Sometimes my urges match up in a timely way. This is one of those times.
The combination of self-help with an arbitrary holiday makes my whole brain shut down. In that way, I dislike traditional New Year's resolutions. However, weight loss and spring cleaning is all I can think about.
I'm not going on a diet. I'm going to start eating the "Healthy Choice" option four days a week in the cafe at work. I'm going to purchase a Wii Fit bundle and start playing that instead of shopping. Which ties in with my other problem...
I'm annoyed and angry about how much stuff is in my house. My apartment is filthy and cluttered. I believe the root cause is A) the lack of tools to clean, and B) too much stuff and not enough space.

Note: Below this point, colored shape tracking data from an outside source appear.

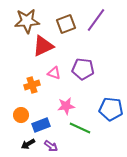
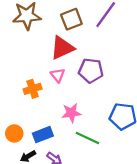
red triangle: (43, 46) -> (62, 48), moved
pink triangle: (54, 73) -> (58, 75), turned 32
orange circle: (21, 115) -> (14, 133), moved

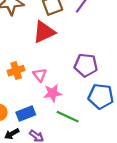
purple pentagon: (91, 71) -> (86, 65), moved
pink triangle: (58, 75) -> (40, 75), moved

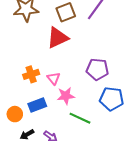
blue rectangle: (26, 113) -> (37, 105), moved

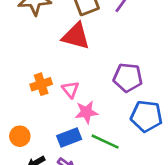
red triangle: (58, 38) -> (76, 36), turned 40
blue rectangle: (37, 105) -> (69, 138), moved

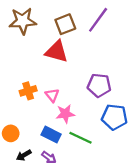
blue rectangle: (69, 138) -> (51, 134), turned 48

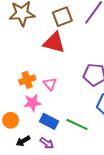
pink star: (65, 114) -> (32, 103), moved

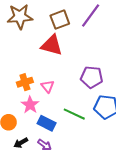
pink star: (32, 103) -> (30, 105), turned -30
green line: (77, 124) -> (74, 114), moved

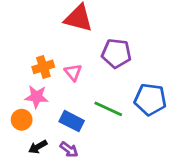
purple pentagon: (92, 77) -> (116, 53), moved
pink star: (30, 105) -> (37, 97), moved, turned -30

As a first leap, I bought a vacuum. Not the glorified dust buster we purchased on Black Friday, but a full-on, in your face, sucking the floor off your apartment... vacuum. I've named her Muriel.
I've also decided to throw out or donate everything I don't use frequently. I feel like I do this every year. I need to stop buying stuff that I don't love or absolutely need. I mean my sweater collection is impressive... and I'm totally cool with having as many as I do. But, why did I buy two pairs of Nike's when I only wear my KEEN tennis shoes? This needs to stop before I start looking like the junk lady from the Labyrinth.

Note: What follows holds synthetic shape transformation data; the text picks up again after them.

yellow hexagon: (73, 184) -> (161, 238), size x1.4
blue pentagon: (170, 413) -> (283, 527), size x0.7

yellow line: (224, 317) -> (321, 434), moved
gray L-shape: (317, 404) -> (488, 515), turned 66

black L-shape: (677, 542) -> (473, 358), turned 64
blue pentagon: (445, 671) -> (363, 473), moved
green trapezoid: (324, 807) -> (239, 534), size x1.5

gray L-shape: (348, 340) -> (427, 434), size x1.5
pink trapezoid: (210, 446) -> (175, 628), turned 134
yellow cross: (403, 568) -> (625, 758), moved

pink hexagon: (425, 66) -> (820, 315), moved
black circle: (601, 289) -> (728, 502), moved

Part of me feels like I need to create a psychological reason for my shopping. Perhaps I am collecting things as a way to anchor myself and create security. Perhaps it's something from my childhood... like how as a child I was surrounded by things I did not choose. Many times I was in a situation I could not control. Now, I'm choosing things myself in an effort to control my life. Or maybe, I just like shopping. Yea, I think that's it.
I have everything that I need. Now, I just need to get rid of the things I don't. Sentimentality be damned.
TL;DR: I'm a fat slob. Something has to give.